1.25-1.4kg organic free-range chicken
2 celery sticks, sliced
1 large onion, roughly chopped
600g carrots, thickly sliced
3 fresh bay leaves
1 tsp black peppercorns
1 tsp salt
150g pearl barley
150g dry-cured bacon lardons
600g leeks, cleaned (see box, p64) and sliced thickly
3 fresh thyme sprigs, leaves picked
for the parsley dumplings
100g self-raising flour
¼ tsp baking powder
¼ tsp salt
50g shredded suet
2 tbsp chopped fresh parsley
1. Put the chicken into a deep, snug-fitting pan. Add the celery, onion, half the carrots, the bay leaves, peppercorns, and salt. Cover with 2 litres cold water and bring to the boil. Reduce the heat, cover, then simmer for 1 hour until the chicken is cooked, turning it halfway through. Lift the chicken onto a plate, cover and set aside to cool slightly. (You can do this a day ahead and leave the chicken to cool in the liquid.)

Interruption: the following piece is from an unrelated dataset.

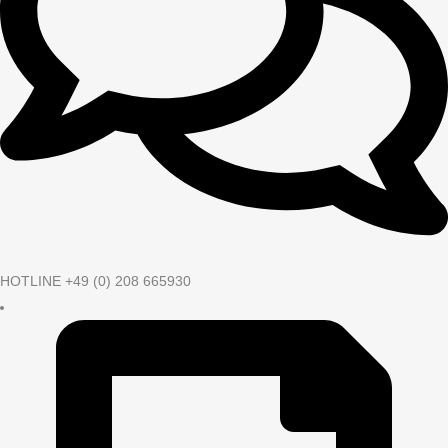
HOTLINE +49 (0) 208 665930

2. Strain the cooking liquid into a bowl, then return it to the pan, discarding the veg. Add the pearl barley, bring to a simmer, cover, then cook for 35-40 minutes until tender. Meanwhile, remove the chicken meat from the bones, discarding the skin, and tear it into small pieces.
3. Melt the butter in a large flameproof casserole (at least 4 litre capacity), add the bacon lardons and fry gently for 1-2 minutes until lightly golden. Add the remaining carrots, leeks and thyme and stir together well. Cover and cook over a medium heat for 5 minutes.
4. Add the pearl barley/stock mixture to the veg along with the chicken. Season and bring back to a simmer.
5. Meanwhile, for the dumplings, sift the flour, baking powder and salt into a bowl. Stir in the suet and parsley, then add 75-100ml cold water – just enough to make a soft, sticky dough. Using a spoon, divide the mixture into equal-size balls and drop them on top of the stew. Cover and simmer for a further 20 minutes until the dumplings have puffed up and a skewer inserted into one comes out clean. Serve the stew in deep bowls.
- Add any other root veg you like along with the leeks and carrots – we love parsnips or swede.
- This merits a premium Rhône white or a nutty Meursault – both are rich styles of white wine with somewhat savoury notes.